### Assigned task
In the records below, which lines include "boxes"? Copy them.

### Record excerpts
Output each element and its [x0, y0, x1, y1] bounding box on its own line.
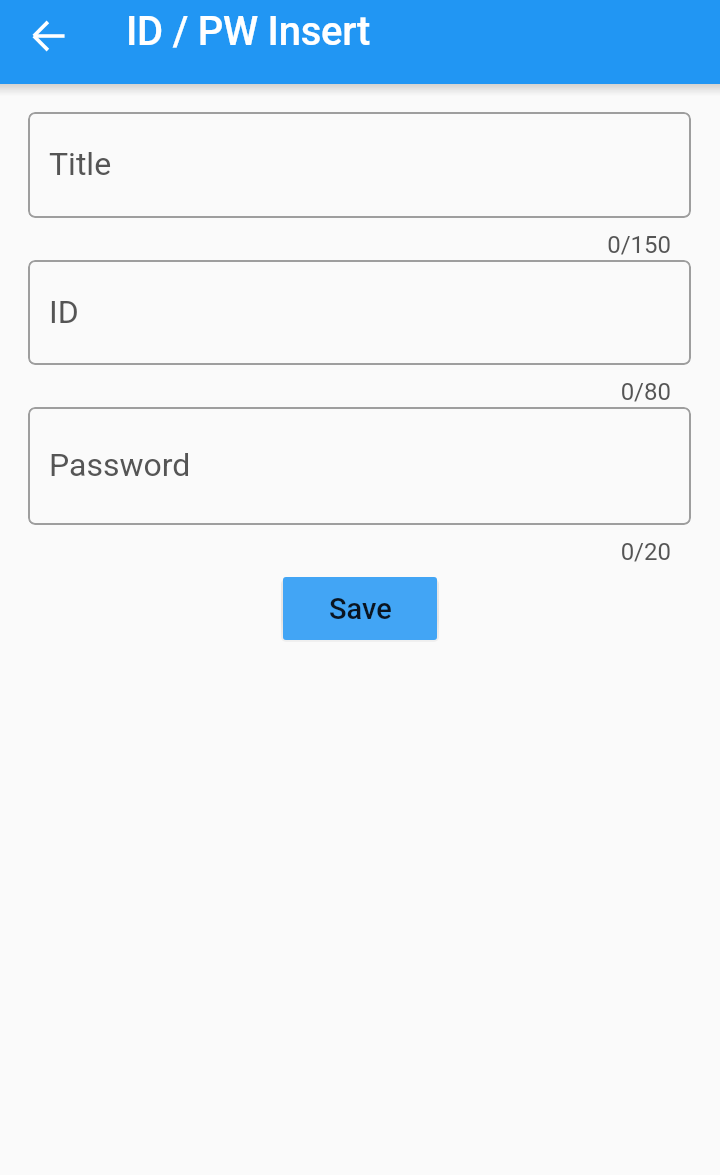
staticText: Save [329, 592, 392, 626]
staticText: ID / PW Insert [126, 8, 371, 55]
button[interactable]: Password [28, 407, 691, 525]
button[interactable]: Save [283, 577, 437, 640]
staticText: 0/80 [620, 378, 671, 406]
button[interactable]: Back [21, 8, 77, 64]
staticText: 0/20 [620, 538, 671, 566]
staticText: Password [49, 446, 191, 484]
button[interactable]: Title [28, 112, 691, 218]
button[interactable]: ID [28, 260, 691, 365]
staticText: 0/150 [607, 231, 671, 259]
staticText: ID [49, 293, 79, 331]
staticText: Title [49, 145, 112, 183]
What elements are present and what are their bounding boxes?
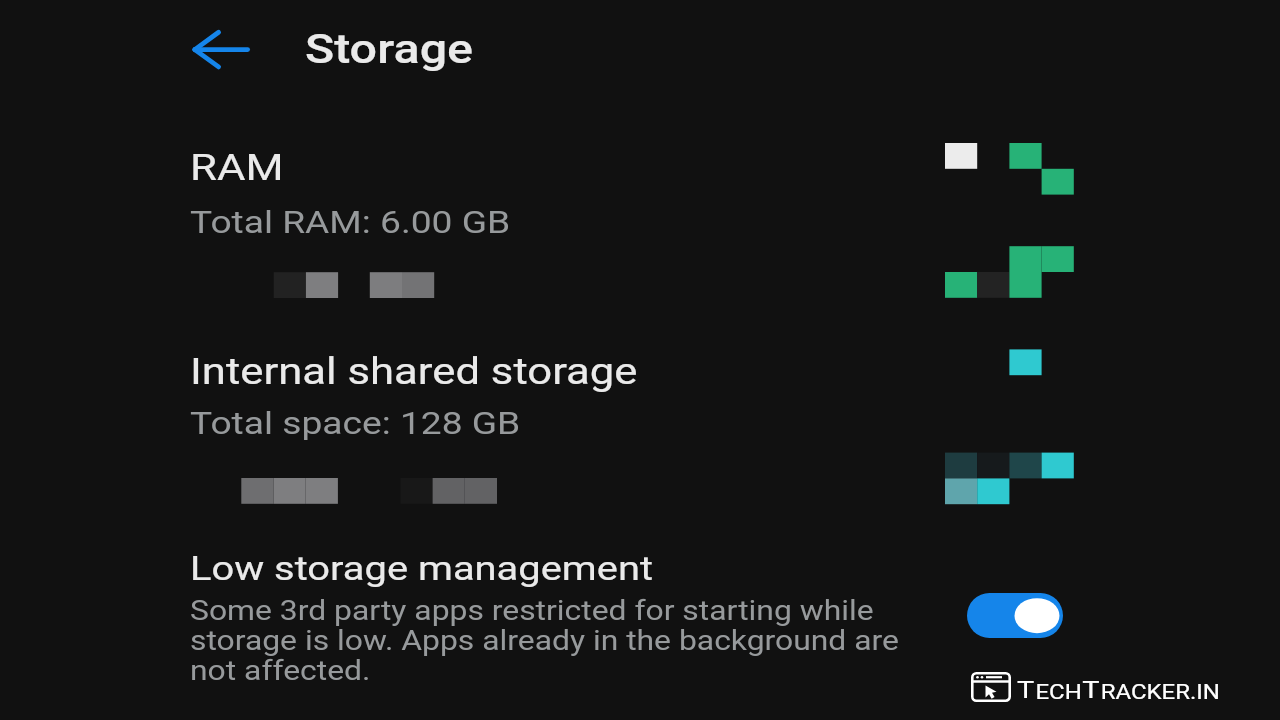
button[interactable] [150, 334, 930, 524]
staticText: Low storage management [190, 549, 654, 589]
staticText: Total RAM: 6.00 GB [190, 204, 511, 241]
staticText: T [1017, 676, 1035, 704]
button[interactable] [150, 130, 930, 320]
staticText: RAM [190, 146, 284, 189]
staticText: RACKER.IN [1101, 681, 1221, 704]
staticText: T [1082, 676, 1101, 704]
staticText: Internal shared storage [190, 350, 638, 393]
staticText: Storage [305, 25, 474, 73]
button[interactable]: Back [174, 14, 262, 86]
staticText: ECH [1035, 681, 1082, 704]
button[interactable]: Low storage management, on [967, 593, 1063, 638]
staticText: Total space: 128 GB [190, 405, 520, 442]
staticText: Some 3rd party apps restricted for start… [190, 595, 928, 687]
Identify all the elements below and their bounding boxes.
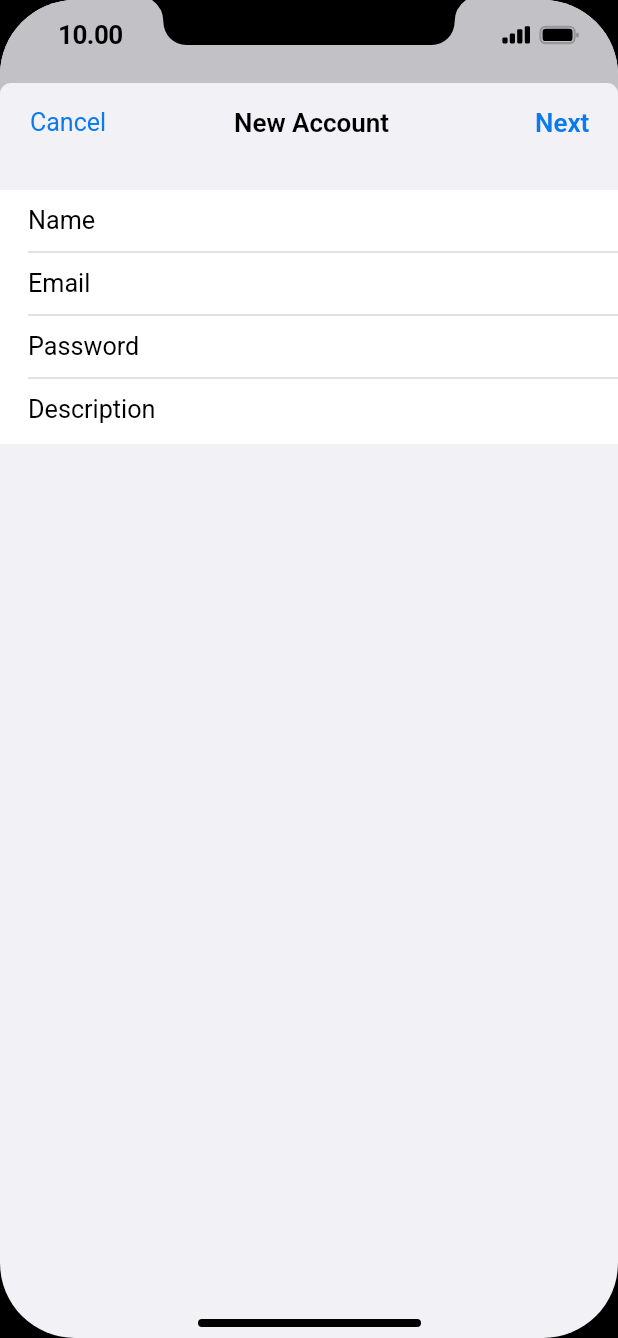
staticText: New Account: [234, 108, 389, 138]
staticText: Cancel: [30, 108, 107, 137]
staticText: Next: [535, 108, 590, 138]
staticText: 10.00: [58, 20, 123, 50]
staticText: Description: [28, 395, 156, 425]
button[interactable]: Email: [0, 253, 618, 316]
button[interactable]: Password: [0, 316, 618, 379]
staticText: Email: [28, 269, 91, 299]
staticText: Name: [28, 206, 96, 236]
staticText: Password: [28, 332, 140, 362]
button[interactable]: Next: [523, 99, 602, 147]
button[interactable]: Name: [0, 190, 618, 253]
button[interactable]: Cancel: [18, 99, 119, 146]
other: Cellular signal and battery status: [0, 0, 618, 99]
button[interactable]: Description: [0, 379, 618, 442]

### Answer
What elements are present and what are their bounding boxes?
Identify all the elements below and their bounding boxes.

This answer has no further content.